Lothar Wolleh was a German photographer.
Berlin, Germany 1930 - 1979 London, England.

Emotional Connection

Intangible and Unexplainable

Lil Picard
  • Author Oliver Wolleh
  • Date 1978
  • Work Portrait

The meeting of Lil Picard and Lothar Wolleh will be remembered for a long time by Lothar’s son Oliver. It effectively shows the emotional connection that precedes the creative process. A very personal memory for Oliver.

It was maybe autumn 1978, Lothar Wolleh had just been released from the hospital again, so he asked me to accompany him as his ‘assistant’ to a photo shoot. At the time, the American artist Lil Picard was living in the German town of Essen, staying at a friend’s house. I was 12 years old, and I knew about the heavy camera cases and massive tripod my father used, which he found difficult to carry, especially right out of the hospital. So we drove to Essen, where a friendly old lady greeted us after we had unloaded the heavy equipment from the car. Lil Picard was alone, spoke excellent German, and my father’s admiration for this woman, as well as her charm, created a warm and open atmosphere in just a few minutes. So we sat at the kitchen table, the adults drinking coffee in pleasant conversation, me sipping a juice and reading a Mickey Mouse book.

It was not long before we were immersed in the inhuman Nazi machinery, in Nuremberg and Auschwitz, in the television series Holocaust, talking about fleeing and friends who had died; how Lil Picard had escaped the Nazi henchmen, deceiving those who believed in the superiority of their race with her fair hair and her accent-free German, murderers who did not watch their words in full train compartments.

A chasm filled the kitchen

And what did my father do? He squirmed. He tried to put things in perspective, unwilling to acknowledge the extent of the horror. I stared at my Mickey Mouse book while around me a loud, furious discussion ensued, about the right to live, the right to self-defence, guilt and the scale of horror. Neither seemed to give in; neither seemed to agree; a chasm filled the kitchen, with no bridge in sight — unending silence.

Surprising turn

I dared not breathe. Mickey and I just wanted to get out of this room. A portrait was completely unthinkable, only 60 minutes after we had arrived. And suddenly we were in a Berlin bomb shelter, incendiary bombs falling; we were climbing over charred corpses, getting a uniform and blowing up tanks, being betrayed, and already we were in the midst of the inhuman Stalin machinery, ashtrays used to knock out our teeth, fingernails crushed, endless transports to the labour camp, the Arctic Ocean, the polar lights, and taking our first photo.
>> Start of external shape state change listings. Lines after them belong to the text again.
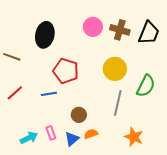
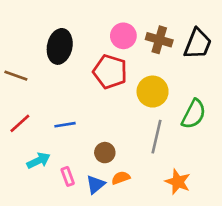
red pentagon: (66, 71) -> (110, 72), moved
cyan arrow: (29, 138) -> (38, 161), moved

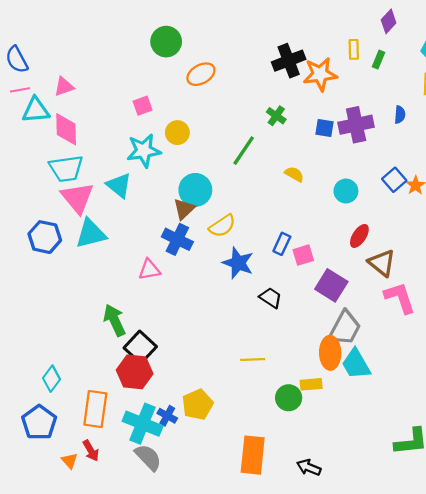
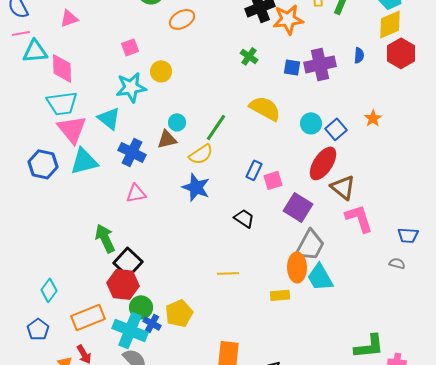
pink triangle: (64, 87) -> (69, 18), moved
green line: (244, 151) -> (216, 127), moved
yellow semicircle: (294, 174) -> (265, 108), size x1.8
blue square: (394, 180) -> (336, 129), moved
cyan circle: (195, 190) -> (177, 122), size x0.6
brown triangle: (184, 209) -> (167, 139), turned 30
red ellipse: (359, 236) -> (323, 163), size x1.6
blue cross: (177, 239) -> (132, 152), moved
blue star: (238, 263) -> (196, 187), moved
green circle: (289, 398) -> (141, 307), moved
orange rectangle: (95, 409) -> (88, 317), turned 60
blue pentagon: (39, 422) -> (38, 329), size x0.7

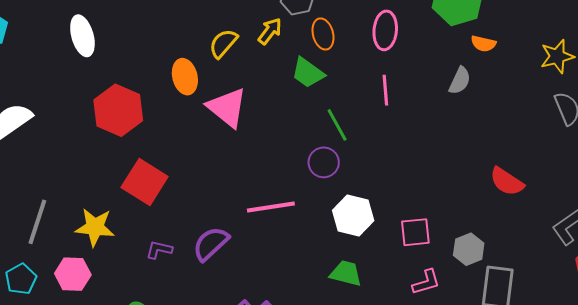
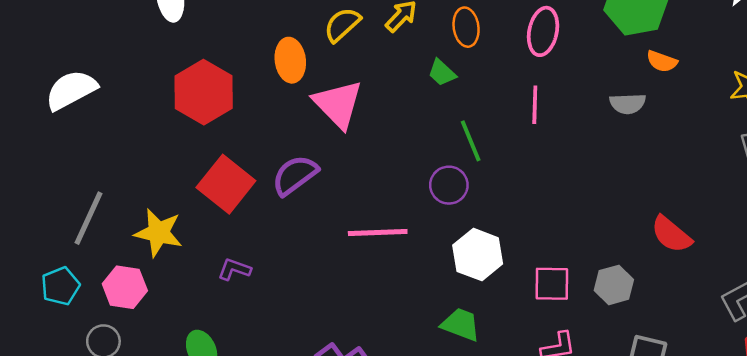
green trapezoid: (308, 73) -> (442, 73), size x0.7
gray semicircle: (460, 81) -> (628, 104), turned 56
purple semicircle: (211, 244) -> (295, 175), moved
gray hexagon: (469, 249) -> (614, 285), moved

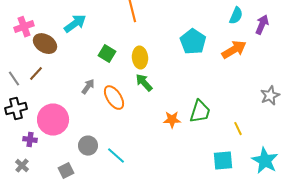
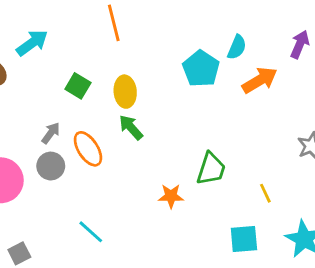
cyan semicircle: (236, 16) -> (237, 47), moved
orange star: (172, 120) -> (171, 196), moved
gray circle: (88, 146) -> (51, 166), moved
The conversation continued for a long time and in the end the persecuted Jewess and the wounded Hitler Youth were sitting together at the table. A resolution scarcely comprehensible to the 12-year-old. I left the room, set up the tripod and attached the Hasselblad.

Lil Picard
Oliver Wolleh

The portrait shows Lil Picard sitting upright on a sofa in the centre of the picture, a mirror hanging above her. No flash, no lamp, only natural light and the surrounding candlelight. A Madonna on a throne. She would later add drawings and notes to this photograph, addressed to a friend dying of cancer in New York. The face of the friend appears in the mirror of the ‘reworked’ photograph and looks at us — but maybe we only see ourselves. 

Deep recognition

What happened that day seemed unbelievable and inexplicable to the boy. Despite the massive confrontation, Lil Picard and Lothar Wolleh had an intense emotional connection, a deep recognition of the other, which finally unfolded at the non-verbal level and of which the portrait is a part.